Data for review:
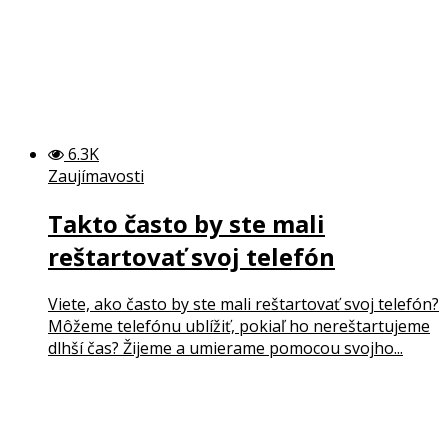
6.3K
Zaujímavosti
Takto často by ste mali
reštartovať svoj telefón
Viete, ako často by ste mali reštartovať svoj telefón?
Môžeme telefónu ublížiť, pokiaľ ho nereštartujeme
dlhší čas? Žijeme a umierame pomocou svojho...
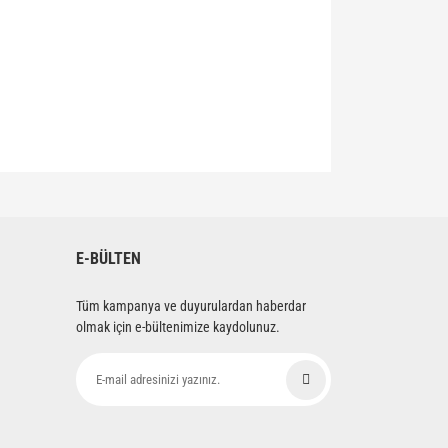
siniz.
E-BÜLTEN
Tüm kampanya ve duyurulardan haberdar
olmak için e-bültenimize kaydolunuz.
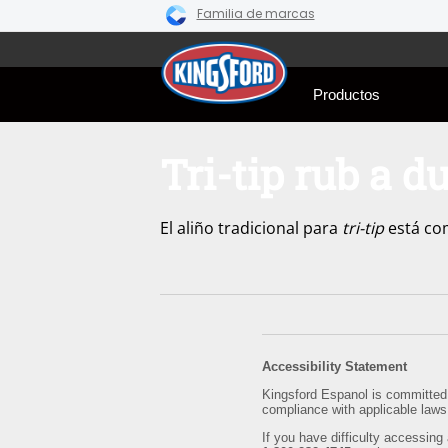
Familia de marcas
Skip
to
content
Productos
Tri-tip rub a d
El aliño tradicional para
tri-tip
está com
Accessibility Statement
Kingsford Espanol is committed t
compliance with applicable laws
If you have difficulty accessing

--

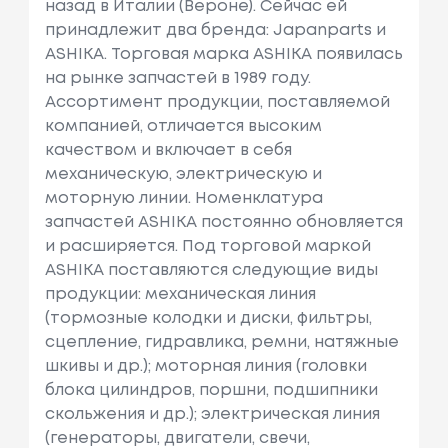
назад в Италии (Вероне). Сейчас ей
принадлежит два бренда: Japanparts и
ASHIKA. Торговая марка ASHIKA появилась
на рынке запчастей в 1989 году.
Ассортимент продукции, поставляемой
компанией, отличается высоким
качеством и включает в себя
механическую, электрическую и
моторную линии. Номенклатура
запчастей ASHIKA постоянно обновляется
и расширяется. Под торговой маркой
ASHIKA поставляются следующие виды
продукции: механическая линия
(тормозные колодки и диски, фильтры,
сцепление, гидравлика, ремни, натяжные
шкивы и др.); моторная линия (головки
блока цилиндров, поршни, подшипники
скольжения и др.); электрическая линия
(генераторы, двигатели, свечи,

...

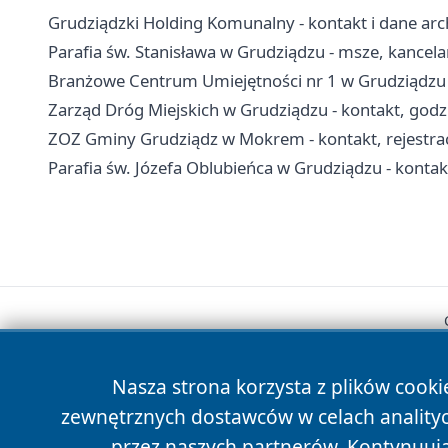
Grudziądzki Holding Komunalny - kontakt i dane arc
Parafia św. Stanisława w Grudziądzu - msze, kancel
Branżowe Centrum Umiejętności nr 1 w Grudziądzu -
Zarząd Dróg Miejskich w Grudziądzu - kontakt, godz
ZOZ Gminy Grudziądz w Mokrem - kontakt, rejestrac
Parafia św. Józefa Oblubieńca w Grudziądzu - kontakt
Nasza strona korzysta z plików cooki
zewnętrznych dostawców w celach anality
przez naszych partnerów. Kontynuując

Exercise details: Set down only the lines above that fall between the line holding "Accessibility Statement" and the line holding "If you have difficulty accessing", inclusive, keeping each exact.

Output of the task:
Accessibility Statement
Kingsford Espanol is committed t
compliance with applicable laws
If you have difficulty accessing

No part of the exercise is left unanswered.